RECORDS –
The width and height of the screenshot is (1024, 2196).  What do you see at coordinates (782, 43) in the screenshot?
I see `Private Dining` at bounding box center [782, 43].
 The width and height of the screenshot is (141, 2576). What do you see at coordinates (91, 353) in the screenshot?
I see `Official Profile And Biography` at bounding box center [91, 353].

---

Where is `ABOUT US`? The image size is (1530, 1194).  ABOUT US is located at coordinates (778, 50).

==

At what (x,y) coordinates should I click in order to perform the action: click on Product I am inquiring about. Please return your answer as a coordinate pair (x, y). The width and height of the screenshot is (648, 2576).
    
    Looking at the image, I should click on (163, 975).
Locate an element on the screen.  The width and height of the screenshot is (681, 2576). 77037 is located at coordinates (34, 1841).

WHAT IS EXPECTED –
Every line above with the string "located" in it needs to be copied.

RESPONSE AREA –
Where is `ABOUT US`? The image size is (1530, 1194).  ABOUT US is located at coordinates (778, 50).
Locate an element on the screen.  The width and height of the screenshot is (681, 2576). 77037 is located at coordinates (34, 1841).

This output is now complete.